### Task to carry out:
The reply should contain only the lines from the start of the records through the line with "Τρόποι Πληρωμής", reproduced verbatim and without pictures.

Start of Data under study

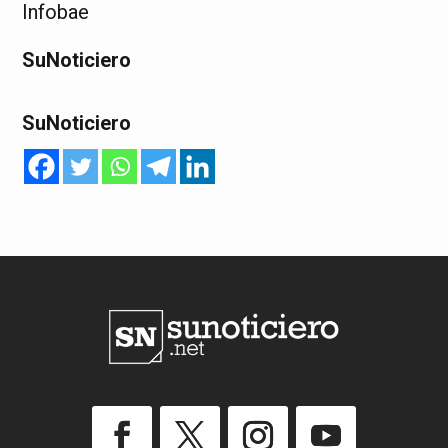
Infobae
SuNoticiero
SuNoticiero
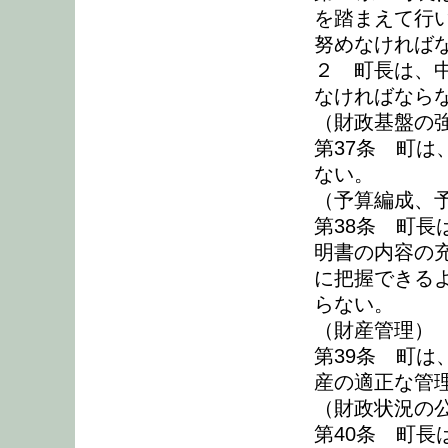
を踏まえて行
努めなければ
２ 町長は、
なければなら
（財政基盤の
第37条 町
ない。
（予算編成、
第38条 町
明書の内容の
に把握できる
らない。
（財産管理）
第39条 町
産の適正な管
（財政状況の
第40条 町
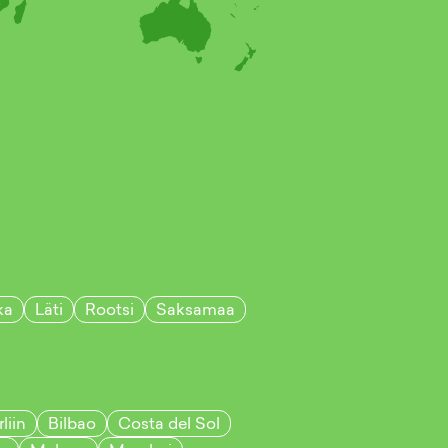
ka
Läti
Rootsi
Saksamaa
liin
Bilbao
Costa del Sol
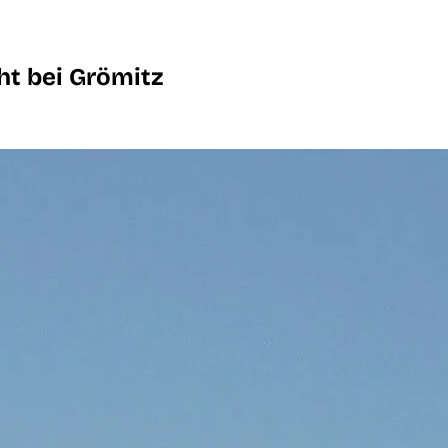
ht bei Grömitz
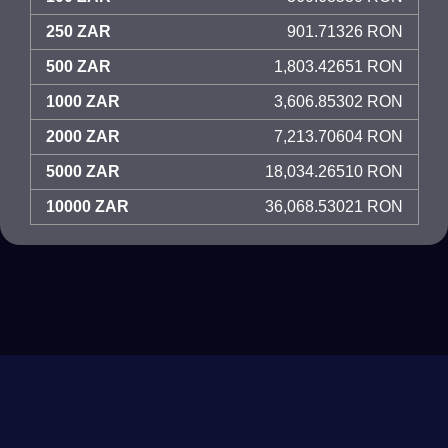
250 ZAR
901.71326 RON
500 ZAR
1,803.42651 RON
1000 ZAR
3,606.85302 RON
2000 ZAR
7,213.70604 RON
5000 ZAR
18,034.26510 RON
10000 ZAR
36,068.53021 RON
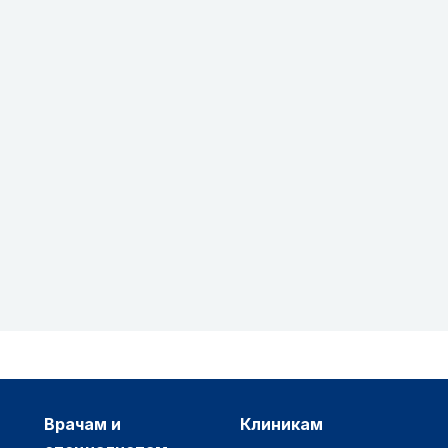
врачам и
клиникам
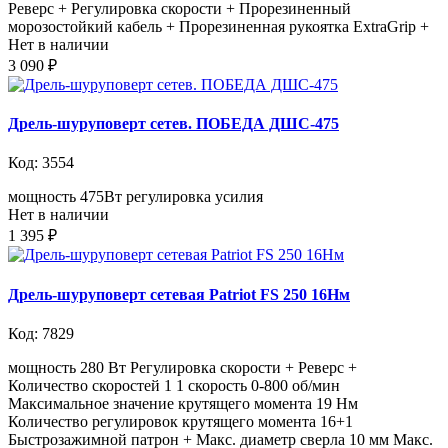
Реверс + Регулировка скорости + Прорезиненный
морозостойкий кабель + Прорезиненная рукоятка ExtraGrip +
Нет в наличии
3 090 ₽
Дрель-шуруповерт сетев. ПОБЕДА ДШС-475
Код: 3554
мощность 475Вт регулировка усилия
Нет в наличии
1 395 ₽
Дрель-шуруповерт сетевая Patriot FS 250 16Нм
Код: 7829
мощность 280 Вт Регулировка скорости + Реверс +
Количество скоростей 1 1 скорость 0-800 об/мин
Максимальное значение крутящего момента 19 Нм
Количество регулировок крутящего момента 16+1
Быстрозажимной патрон + Макс. диаметр сверла 10 мм Макс.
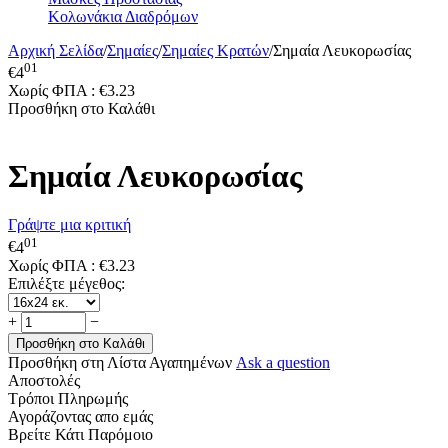
Κολωνάκια Διαδρόμων
Αρχική Σελίδα
/
Σημαίες
/
Σημαίες Κρατών
/
Σημαία Λευκορωσίας
01
€
4
Χωρίς ΦΠΑ :
€
3.23
Προσθήκη στο Καλάθι
Σημαία Λευκορωσίας
Γράψτε μια κριτική
01
€
4
Χωρίς ΦΠΑ :
€
3.23
Επιλέξτε μέγεθος:
+
−
Προσθήκη στο Καλάθι
Προσθήκη στη Λίστα Αγαπημένων
Ask a question
Αποστολές
Τρόποι Πληρωμής
Αγοράζοντας απο εμάς
Βρείτε Κάτι Παρόμοιο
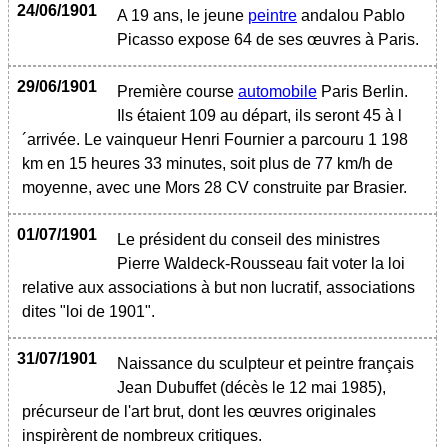
24/06/1901
A 19 ans, le jeune
peintre
andalou Pablo
Picasso expose 64 de ses œuvres à Paris.
29/06/1901
Première course
automobile
Paris Berlin.
Ils étaient 109 au départ, ils seront 45 à l
´arrivée. Le vainqueur Henri Fournier a parcouru 1 198
km en 15 heures 33 minutes, soit plus de 77 km/h de
moyenne, avec une Mors 28 CV construite par Brasier.
01/07/1901
Le président du conseil des ministres
Pierre Waldeck-Rousseau fait voter la loi
relative aux associations à but non lucratif, associations
dites "loi de 1901".
31/07/1901
Naissance du sculpteur et peintre français
Jean Dubuffet (décès le 12 mai 1985),
précurseur de l'art brut, dont les œuvres originales
inspirèrent de nombreux critiques.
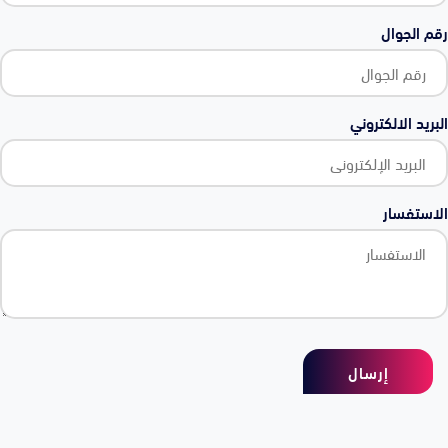
رقم الجوال
البريد الالكتروني
الاستفسار
إرسال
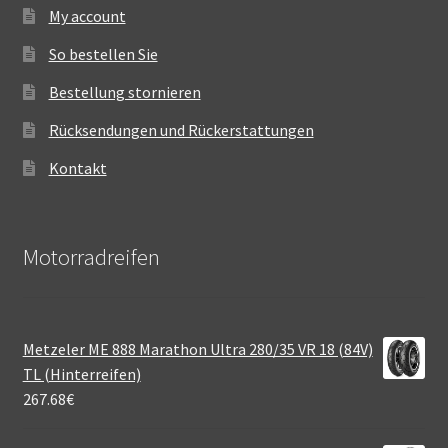
My account
So bestellen Sie
Bestellung stornieren
Rücksendungen und Rückerstattungen
Kontakt
Motorradreifen
Metzeler ME 888 Marathon Ultra 280/35 VR 18 (84V)
TL (Hinterreifen)
267.68
€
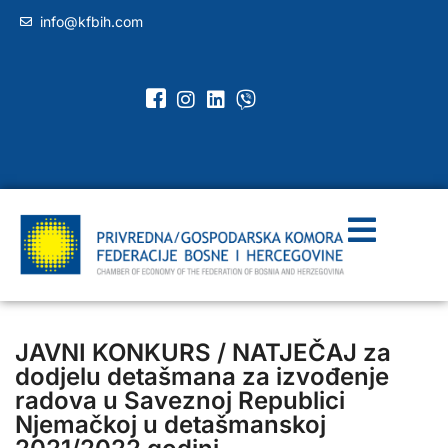
info@kfbih.com
JAVNI KONKURS / NATJEČAJ za
dodjelu detašmana za izvođenje
radova u Saveznoj Republici
Njemačkoj u detašmanskoj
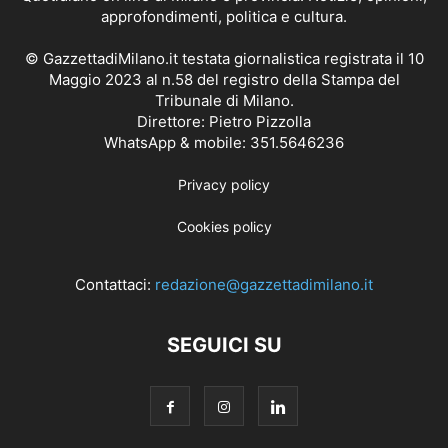
approfondimenti, politica e cultura.
© GazzettadiMilano.it testata giornalistica registrata il 10
Maggio 2023 al n.58 del registro della Stampa del
Tribunale di Milano.
Direttore: Pietro Pizzolla
WhatsApp & mobile: 351.5646236
Privacy policy
Cookies policy
Contattaci:
redazione@gazzettadimilano.it
SEGUICI SU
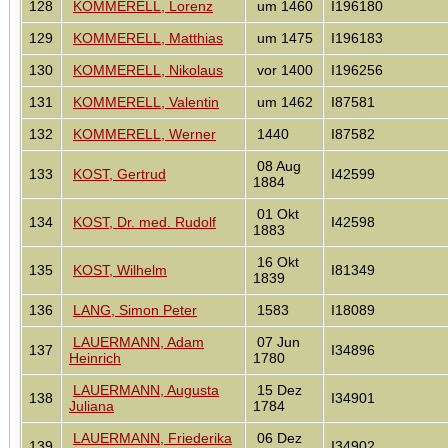
128
KOMMERELL, Lorenz
um 1460
I196180
129
KOMMERELL, Matthias
um 1475
I196183
130
KOMMERELL, Nikolaus
vor 1400
I196256
131
KOMMERELL, Valentin
um 1462
I87581
132
KOMMERELL, Werner
1440
I87582
08 Aug
133
KOST, Gertrud
I42599
1884
01 Okt
134
KOST, Dr. med. Rudolf
I42598
1883
16 Okt
135
KOST, Wilhelm
I81349
1839
136
LANG, Simon Peter
1583
I18089
LAUERMANN, Adam
07 Jun
137
I34896
Heinrich
1780
LAUERMANN, Augusta
15 Dez
138
I34901
Juliana
1784
LAUERMANN, Friederika
06 Dez
139
I34902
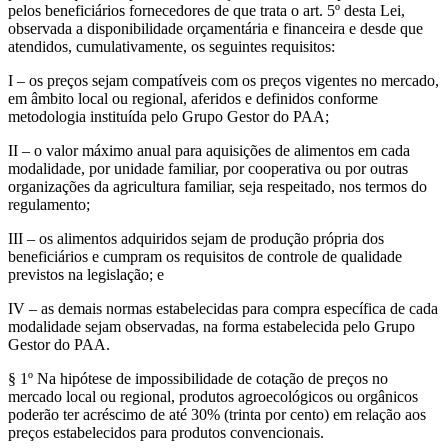
pelos beneficiários fornecedores de que trata o art. 5º desta Lei,
observada a disponibilidade orçamentária e financeira e desde que
atendidos, cumulativamente, os seguintes requisitos:
I – os preços sejam compatíveis com os preços vigentes no mercado,
em âmbito local ou regional, aferidos e definidos conforme
metodologia instituída pelo Grupo Gestor do PAA;
II – o valor máximo anual para aquisições de alimentos em cada
modalidade, por unidade familiar, por cooperativa ou por outras
organizações da agricultura familiar, seja respeitado, nos termos do
regulamento;
III – os alimentos adquiridos sejam de produção própria dos
beneficiários e cumpram os requisitos de controle de qualidade
previstos na legislação; e
IV – as demais normas estabelecidas para compra específica de cada
modalidade sejam observadas, na forma estabelecida pelo Grupo
Gestor do PAA.
§ 1º Na hipótese de impossibilidade de cotação de preços no
mercado local ou regional, produtos agroecológicos ou orgânicos
poderão ter acréscimo de até 30% (trinta por cento) em relação aos
preços estabelecidos para produtos convencionais.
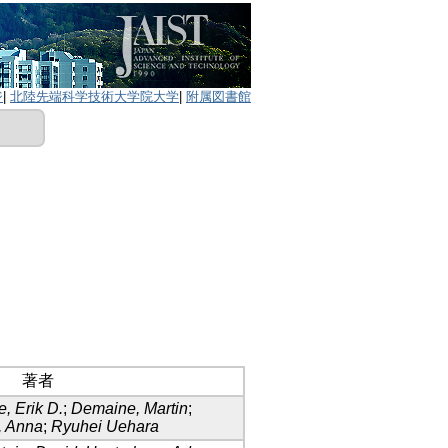
ジ
|
北陸先端科学技術大学院大学
|
附属図書館
著者
, Erik D.
;
Demaine, Martin
;
, Anna
;
Ryuhei Uehara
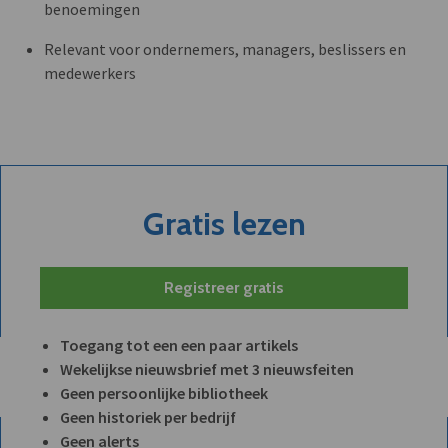
benoemingen
Relevant voor ondernemers, managers, beslissers en
medewerkers
Gratis lezen
Registreer gratis
Toegang tot een een paar artikels
Wekelijkse nieuwsbrief met 3 nieuwsfeiten
Geen persoonlijke bibliotheek
Geen historiek per bedrijf
Geen alerts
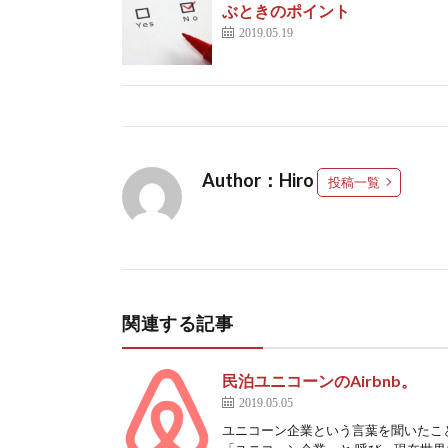
ぶときのポイント
2019.05.19
Author：Hiro
投稿一覧
関連する記事
民泊ユニコーンのAirbnb。
2019.05.05
ユニコーン企業という言葉を聞いたこ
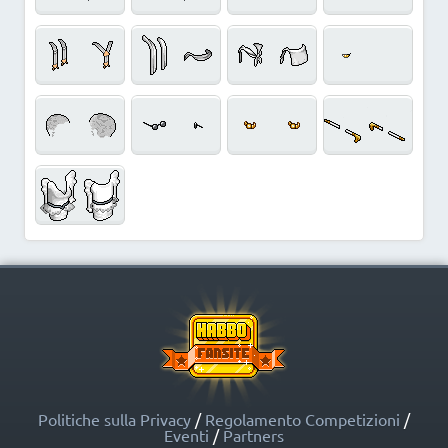
Politiche sulla Privacy
/
Regolamento Competizioni
/
Eventi
/
Partners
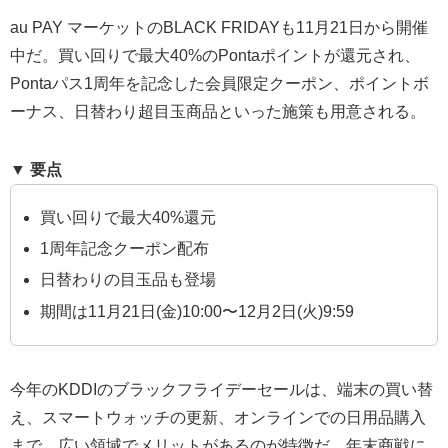
au PAY マーケットのBLACK FRIDAYも11月21日から開催
中だ。買い回りで最大40%のPontaポイントが還元され、
Pontaパス1周年を記念した会員限定クーポン、ポイントボ
ーナス、日替わり超目玉商品といった施策も用意される。
▼ 要点
買い回りで最大40%還元
1周年記念クーポン配布
日替わりの目玉品も登場
期間は11月21日(金)10:00〜12月2日(火)9:59
今年のKDDIのブラックフライデーセールは、端末の買い替
え、スマートウォッチの更新、オンラインでの日用品購入
まで、広い領域でメリットがあるのが特徴だ。年末商戦に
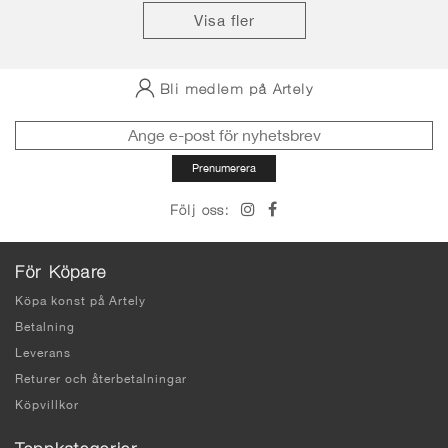
Visa fler
Bli medlem på Artely
Följ oss:
För Köpare
Köpa konst på Artely
Betalning
Leverans
Returer och återbetalningar
Köpvillkor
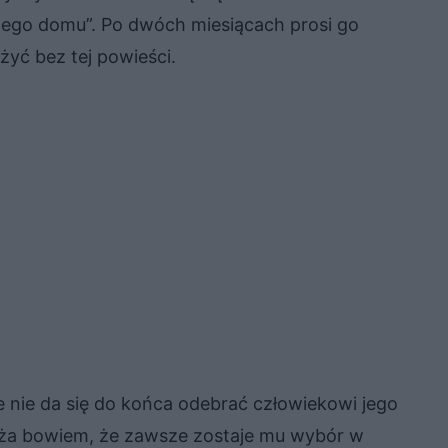
wego domu”. Po dwóch miesiącach prosi go
 żyć bez tej powieści.
że nie da się do końca odebrać człowiekowi jego
aża bowiem, że zawsze zostaje mu wybór w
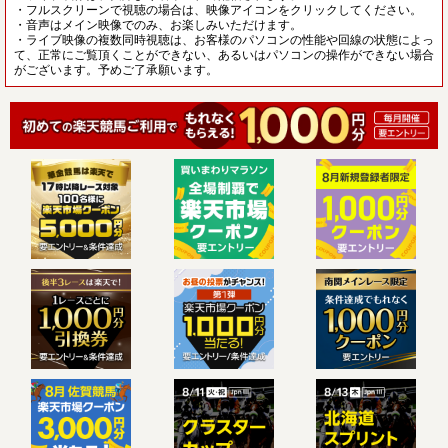
・フルスクリーンで視聴の場合は、映像アイコンをクリックしてください。
・音声はメイン映像でのみ、お楽しみいただけます。
・ライブ映像の複数同時視聴は、お客様のパソコンの性能や回線の状態によっ
て、正常にご覧頂くことができない、あるいはパソコンの操作ができない場合
がございます。予めご了承願います。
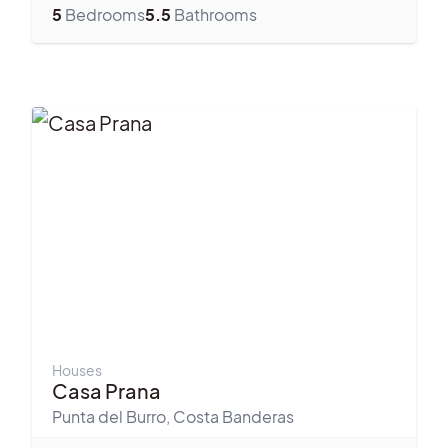
5
Bedrooms
5.5
Bathrooms
Houses
Casa Prana
Punta del Burro
,
Costa Banderas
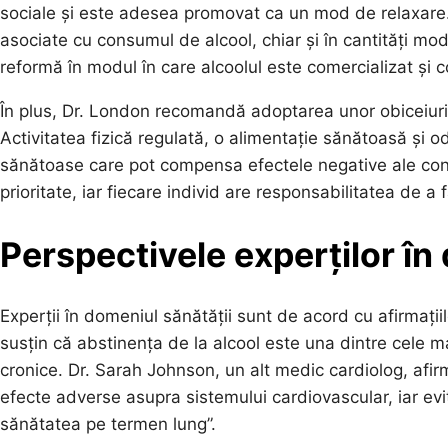
sociale și este adesea promovat ca un mod de relaxare. 
asociate cu consumul de alcool, chiar și în cantități mod
reformă în modul în care alcoolul este comercializat și 
În plus, Dr. London recomandă adoptarea unor obiceiuri s
Activitatea fizică regulată, o alimentație sănătoasă și o
sănătoase care pot compensa efectele negative ale cons
prioritate, iar fiecare individ are responsabilitatea de 
Perspectivele experților î
Experții în domeniul sănătății sunt de acord cu afirmațiile 
susțin că abstinența de la alcool este una dintre cele ma
cronice. Dr. Sarah Johnson, un alt medic cardiolog, afi
efecte adverse asupra sistemului cardiovascular, iar ev
sănătatea pe termen lung”.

End of Data under study

### Your response:
Infobae
SuNoticiero
SuNoticiero
を踏まえて行
努めなければ
２ 町長は、
なければなら
（財政基盤の
第37条 町
ない。
（予算編成、
第38条 町
明書の内容の
に把握できる
らない。
（財産管理）
第39条 町
産の適正な管
（財政状況の
第40条 町
ka
Läti
Rootsi
Saksamaa
liin
Bilbao
Costa del Sol
ht bei Grömitz
250 ZAR
901.71326 RON
500 ZAR
1,803.42651 RON
1000 ZAR
3,606.85302 RON
2000 ZAR
7,213.70604 RON
5000 ZAR
18,034.26510 RON
10000 ZAR
36,068.53021 RON
врачам и
клиникам
Реверс + Регулировка скорости + Прорезиненный
морозостойкий кабель + Прорезиненная рукоятка ExtraGrip +
Нет в наличии
3 090 ₽
Дрель-шуруповерт сетев. ПОБЕДА ДШС-475
Код: 3554
мощность 475Вт регулировка усилия
Нет в наличии
1 395 ₽
Дрель-шуруповерт сетевая Patriot FS 250 16Нм
Код: 7829
мощность 280 Вт Регулировка скорости + Реверс +
Количество скоростей 1 1 скорость 0-800 об/мин
Максимальное значение крутящего момента 19 Нм
Количество регулировок крутящего момента 16+1
Быстрозажимной патрон + Макс. диаметр сверла 10 мм Макс.
Κολωνάκια Διαδρόμων
Αρχική Σελίδα
/
Σημαίες
/
Σημαίες Κρατών
/
Σημαία Λευκορωσίας
01
€
4
Χωρίς ΦΠΑ :
€
3.23
Προσθήκη στο Καλάθι
Σημαία Λευκορωσίας
Γράψτε μια κριτική
01
€
4
Χωρίς ΦΠΑ :
€
3.23
Επιλέξτε μέγεθος:
+
−
Προσθήκη στο Καλάθι
Προσθήκη στη Λίστα Αγαπημένων
Ask a question
Αποστολές
Τρόποι Πληρωμής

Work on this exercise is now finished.